The Virtue of Complexity in Return Prediction
Journal of Finance, 2024
Kelly, Bryan; Malamud, Semyon; Zhou, Kangying
Much of the extant literature predicts market returns with "simple" models that use only a few parameters. Contrary to conventional wisdom, we theoretically prove that simple models severely understate return predictability compared to "complex" models in which the number of parameters exceeds the number of observations. We empirically document the virtue of complexity in U.S. equity market return prediction. Our findings establish the rationale for modeling expected returns through machine learning.

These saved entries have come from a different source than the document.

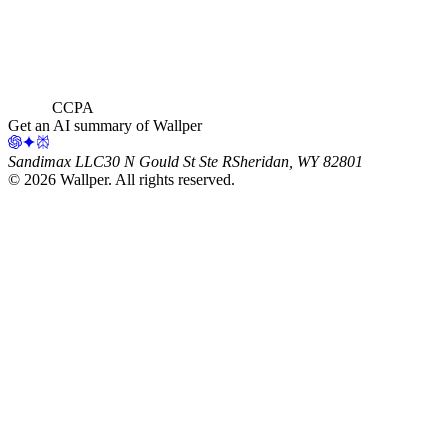
CCPA
Get an AI summary of Wallper
Sandimax LLC
30 N Gould St Ste R
Sheridan, WY 82801
©
2026
Wallper
. All rights reserved.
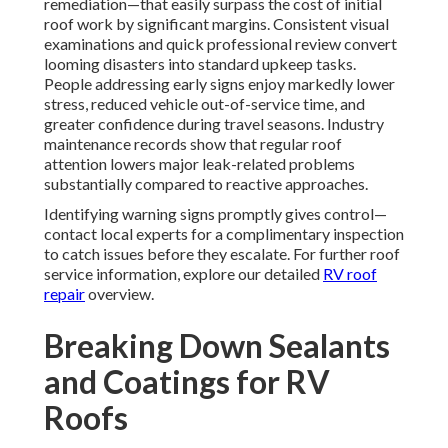
remediation—that easily surpass the cost of initial
roof work by significant margins. Consistent visual
examinations and quick professional review convert
looming disasters into standard upkeep tasks.
People addressing early signs enjoy markedly lower
stress, reduced vehicle out-of-service time, and
greater confidence during travel seasons. Industry
maintenance records show that regular roof
attention lowers major leak-related problems
substantially compared to reactive approaches.
Identifying warning signs promptly gives control—
contact local experts for a complimentary inspection
to catch issues before they escalate. For further roof
service information, explore our detailed
RV roof
repair
overview.
Breaking Down Sealants
and Coatings for RV
Roofs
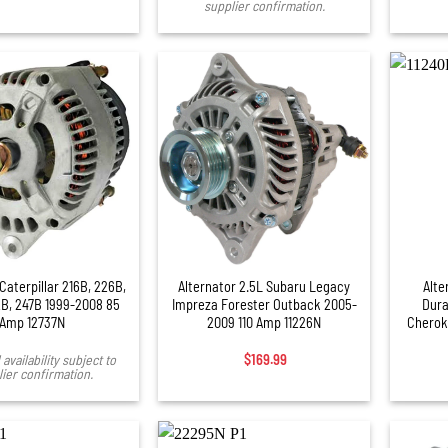
supplier confirmation.
+
+
Caterpillar 216B, 226B,
Alternator 2.5L Subaru Legacy
Alte
B, 247B 1999-2008 85
Impreza Forester Outback 2005-
Dura
Amp 12737N
2009 110 Amp 11226N
Cherok
availability subject to
$
169.99
ier confirmation.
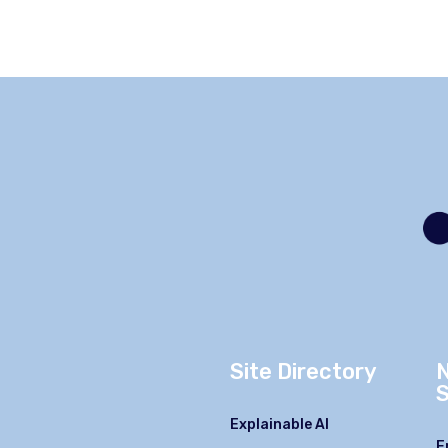
Site Directory
S
Explainable AI
F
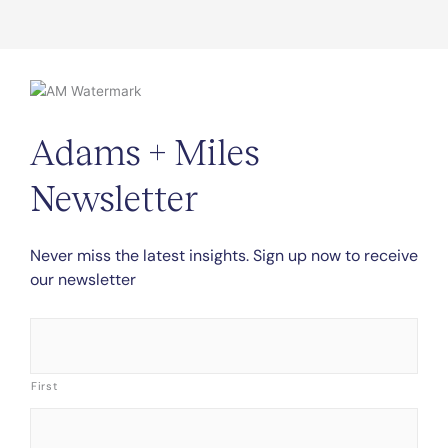
Adams + Miles
Newsletter
Never miss the latest insights. Sign up now to receive
our newsletter
Name
*
First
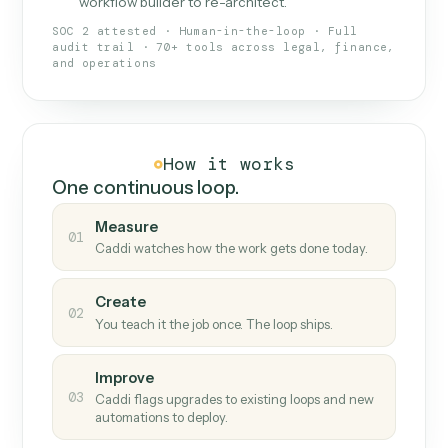
What Caddi is and how it wor
What is Caddi
An AI teammate that runs your back-
office loops.
Doesn't break
.
Caddi reads intent, so when
✓
fields move or UIs change, your loop keeps
running.
Taught like a new hire
.
Walk Caddi through the
✓
work once. Tweak it later by chat, with no
workflow builder to re-architect.
SOC 2 attested · Human-in-the-loop · Full
audit trail · 70+ tools across legal, finance,
and operations
How it works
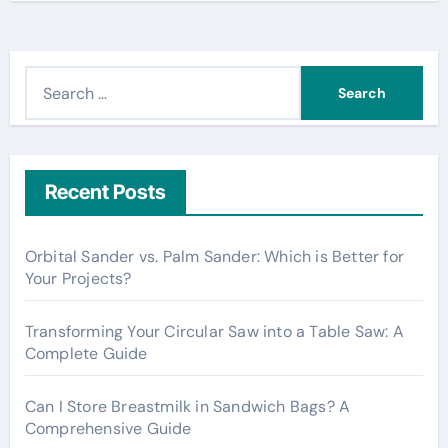
S
e
a
r
c
Recent Posts
h
f
Orbital Sander vs. Palm Sander: Which is Better for
o
Your Projects?
r
:
Transforming Your Circular Saw into a Table Saw: A
Complete Guide
Can I Store Breastmilk in Sandwich Bags? A
Comprehensive Guide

Lender Automation and Racial Disparities in Credit Access
Journal of Finance, 2024
Howell, Sabrina T.; Kuchler, Theresa; Snitkof, David; Stroebel, Johannes; Wong, Jun
Process automation reduces racial disparities in credit access by enabling smaller loans, broadening banks' geographic reach, and removing human biases from decision making. We document these findings in the context of the Paycheck Protection Program (PPP), where private lenders faced no credit risk but decided which firms to serve. Black-owned firms obtained PPP loans primarily from automated fintech lenders, especially in areas with high racial animus. After traditional banks automated their loan processing procedures, their PPP lending to Black-owned firms increased. Our findings cannot be fully explained by racial differences in loan application behaviors, preexisting banking relationships, firm performance, or fraud rates.
Charting by Machines
Journal of Financial Economics, 2024
Murray, Scott; Xia, Yusen; Xiao, Houping
We test the efficient market hypothesis by using machine learning to forecast stock returns from historical performance. These forecasts strongly predict the cross-section of future stock returns. The predictive power holds in most subperiods and is strong among the largest 500 stocks. The forecasting function has important nonlinearities and interactions, is remarkably stable through time, and captures effects distinct from momentum, reversal, and extant technical signals. These findings question the efficient market hypothesis and indicate that technical analysis and charting have merit. We also demonstrate that machine learning models that perform well in optimization continue to perform well out-of-sample.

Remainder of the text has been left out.